The toolchanger can accommodate as many as three tiers, with 30 tools per tier.
Incorporating Renishaw technology, the OMP400 optical probe measures the part, and the TS27R contact tool setting probe checks for tool breakage in length and diameter. It’s a compact machine, yet provides good rigidity at 10,000 pounds. Standard spindle speed is 30,000 rpm, with a 40,000-rpm option, and the linear drives offer 1.2-G acceleration. Using a wedding cake style, 3-tier carousel, the toolchanger can accommodate 90 tools (30 per platen).
How to Machine a Femoral Head
While the s191 is used for a range of complex parts for various industries, one application does well to demonstrate its full capabilities. During hip replacement surgery (performed to relieve arthritic pain or sometimes as treatment for hip fractures) the femoral head—the ball at the upper end of the femur (thigh bone)—is replaced with a prosthesis. Bumotec specializes in machine adaptations for processes such as the production of the femoral head and has found a nice market niche for medical suppliers requiring these parts.

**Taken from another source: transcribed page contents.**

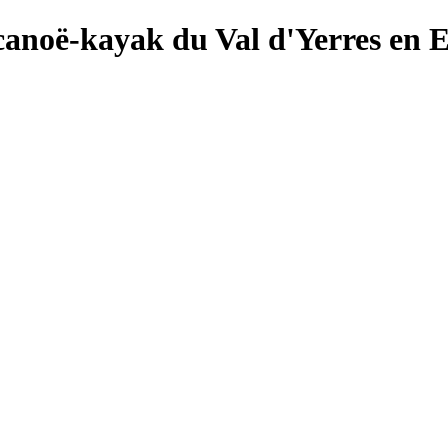
canoë-kayak du Val d'Yerres en 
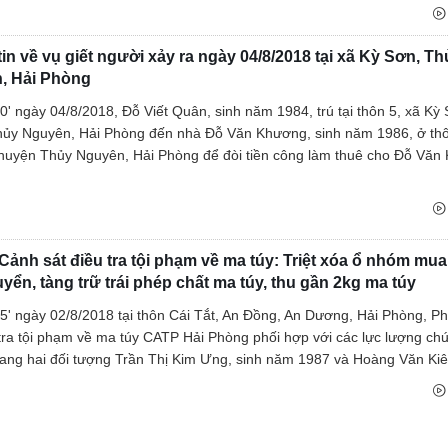
Tìm tung tích nạn nhân
Tin tức từ UBND tỉnh
in về vụ giết người xảy ra ngày 04/8/2018 tại xã Kỳ Sơn, Th
, Hải Phòng
Thông báo từ UBND tỉnh
0' ngày 04/8/2018, Đỗ Viết Quân, sinh năm 1984, trú tại thôn 5, xã Kỳ
ủy Nguyên, Hải Phòng đến nhà Đỗ Văn Khương, sinh năm 1986, ở thô
huyện Thủy Nguyên, Hải Phòng để đòi tiền công làm thuê cho Đỗ Văn
ảnh sát điều tra tội phạm về ma túy: Triệt xóa ổ nhóm mua
yển, tàng trữ trái phép chất ma túy, thu gần 2kg ma túy
5' ngày 02/8/2018 tại thôn Cái Tắt, An Đồng, An Dương, Hải Phòng, 
 tra tội phạm về ma túy CATP Hải Phòng phối hợp với các lực lượng ch
tang hai đối tượng Trần Thị Kim Ưng, sinh năm 1987 và Hoàng Văn Kiên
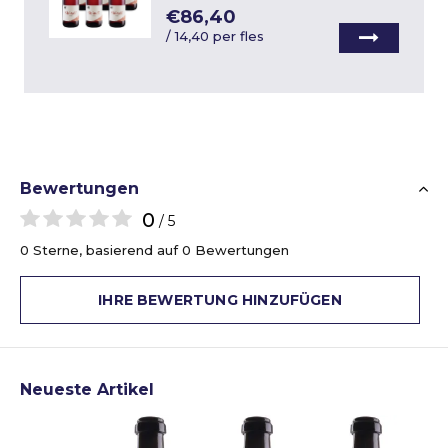
€86,40
/
14,40 per fles
Bewertungen
0
/ 5
0 Sterne, basierend auf 0 Bewertungen
IHRE BEWERTUNG HINZUFÜGEN
Neueste Artikel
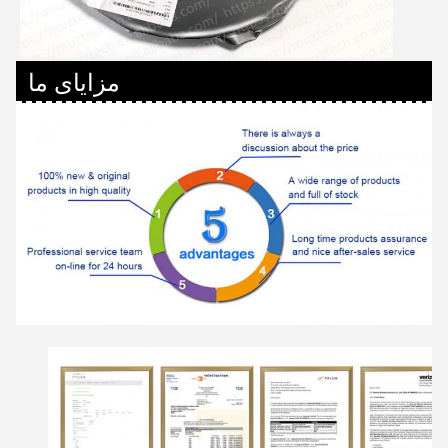
مزایای ما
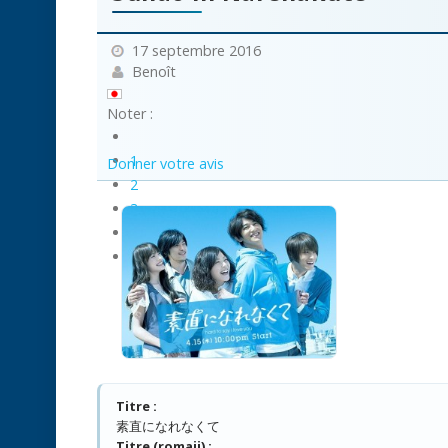
17 septembre 2016
Benoît
Noter :
1
Donner votre avis
2
3
4
5
Titre :
素直になれなくて
Titre (romaji) :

According to the company, the turnkey process it has developed for these parts is different than how it had been produced in the past. It takes advantage of the retaking unit to manipulate the part in the workzone, taking it from bar to finished product, including turning, milling, grinding and superfinishing. The femoral head part family includes three different sizes, produced from chromium cobalt bar. Different barstock diameters and collets are used to accommodate the varying part sizes, but the program and tooling remains the same. Grinding wheels can also be adjusted, from 28 mm to 35 mm.
The femoral head, made from chromium cobalt bar, requires turning, milling, grinding and superfinishing.

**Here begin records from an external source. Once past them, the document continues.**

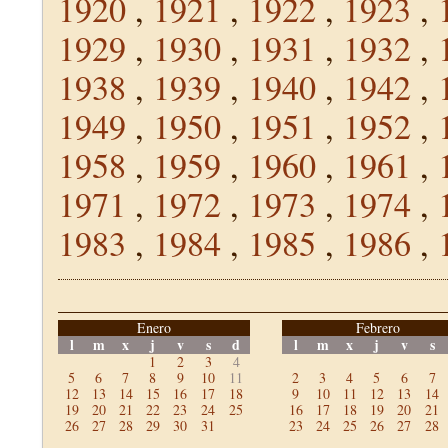
1920
,
1921
,
1922
,
1923
,
1929
,
1930
,
1931
,
1932
,
1938
,
1939
,
1940
,
1942
,
1949
,
1950
,
1951
,
1952
,
1958
,
1959
,
1960
,
1961
,
1971
,
1972
,
1973
,
1974
,
1983
,
1984
,
1985
,
1986
,
Enero
Febrero
l
m
x
j
v
s
d
l
m
x
j
v
s
1
2
3
4
5
6
7
8
9
10
11
2
3
4
5
6
7
12
13
14
15
16
17
18
9
10
11
12
13
14
19
20
21
22
23
24
25
16
17
18
19
20
21
26
27
28
29
30
31
23
24
25
26
27
28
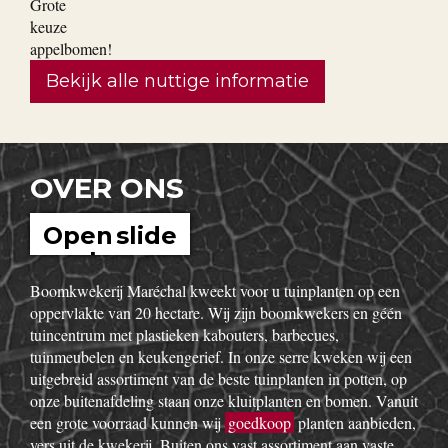
Bekijk alle nuttige informatie
OVER ONS
Open slide
show
Boomkwekerij Maréchal kweekt voor u tuinplanten op een
oppervlakte van 20 hectare. Wij zijn boomkwekers en géén
tuincentrum met plastieken kabouters, barbecues,
tuinmeubelen en keukengerief. In onze serre kweken wij een
uitgebreid assortiment van de beste tuinplanten in potten, op
onze buitenafdeling staan onze kluitplanten en bomen. Vanuit
een grote voorraad kunnen wij
goedkoop
planten aanbieden,
vers uit de kwekerij. Buiten ons vast assortiment aan vaste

During production of the part, station one, the main spindle, handles the ID, the face, and the initial stages of the OD. The subspindle then receives the part with an Ottet collet, a brand of collet designed primarily for thin-walled workpieces that allows clamping on either the ID or the OD. For the femoral head’s cutoff operation, it clamps by expanding on the ID. At this stage, the sphere of the part is cut, beginning in the horizontal position (for better chip clearance), then rotated to vertical. Three different grinding wheel grits are applied, and then polishing and super-finish work complete the part on the machine.

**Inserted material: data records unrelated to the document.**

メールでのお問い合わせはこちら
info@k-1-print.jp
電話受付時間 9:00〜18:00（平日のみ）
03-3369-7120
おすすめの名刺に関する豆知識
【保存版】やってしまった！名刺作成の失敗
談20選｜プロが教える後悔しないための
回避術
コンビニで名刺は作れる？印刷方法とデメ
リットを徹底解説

The finish on the part is 4 microns, and it takes about 12 minutes to complete. The real value of the machine comes in its autonomous nature in producing parts such as the femoral head. The program is already written. Once the bars are loaded, the machine takes very little supervision. As long as material is available and fresh tooling is maintained in the toolchanger, the machine can continue to produce indefinitely. The toolchanger is located outside of the workzone, so tools can be changed out at any stage of the process.
With the machine working unattended, the operator can be repurposed for doing something else during the day. He or she may be running three or four of the machines at the same time or may be involved in other projects. The turnkey machine can deliver a robust, repeatable process that needs little monitoring. When it hits the floor, it’s making parts right away, and the well-defined process can be easily transferred to other locations for process repeatability.